Generating Video Scripts with Gemini AI
Both legacy scenes schema and modern slides+highlights schema are valid, depending on your pipeline.
Approach A: Legacy Scene-based Schema
Good for standalone script generation or older renderers.
{
title: string;
description: string;
scenes: Array<{
sceneNumber: number;
headline?: string;
narration: string;
visualDescription: string;
duration: number;
}>;
}
Approach B: Pipeline Schema (Slides + Highlights)
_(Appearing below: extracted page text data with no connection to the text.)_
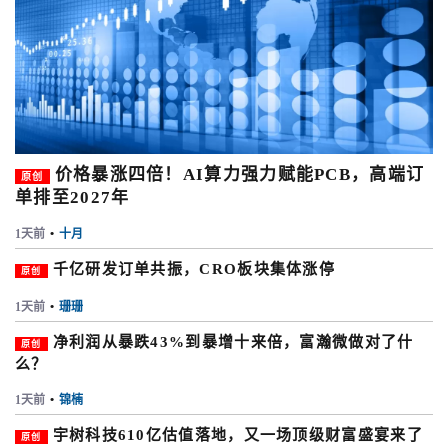
价格暴涨四倍！AI算力强力赋能PCB，高端订
原创
单排至2027年
1天前
•
十月
千亿研发订单共振，CRO板块集体涨停
原创
1天前
•
珊珊
净利润从暴跌43%到暴增十来倍，富瀚微做对了什
原创
么？
1天前
•
锦楠
宇树科技610亿估值落地，又一场顶级财富盛宴来了
原创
Good for modern multi-stage pipelines.
{
videoFormat: 'long' | 'single_short' | 'multi_short';
title: string;
description: string;
thumbnailDescription: string;
highlights: Array<{ title: string; description: string; reason: string; slides: number[] }>;
slides: Array<{
slideIndex: number;
headline: string;
imageDescription: string; // English
audioNarration: string; // Japanese
estimatedDuration: number;
directorNotes?: string;
audioProfile?: 'urgent' | 'calm' | 'excited' | 'serious' | 'casual' | 'dramatic';
}>;
}
Prompting Rules (Works for Both)
- Force JSON-only output.
- Keep language boundaries explicit.
- Ground facts in source material.
- Include narration and visual guidance per unit (scene/slide).
Normalization and Ownership Rules
In stage-based pipelines:
- selection stage owns final format choice
- script stage can normalize model output to selected format
- script save should avoid overwriting selection-owned fields (
video_format)
Cost Tracking
Capture usageMetadata token counts and log per script-generation attempt.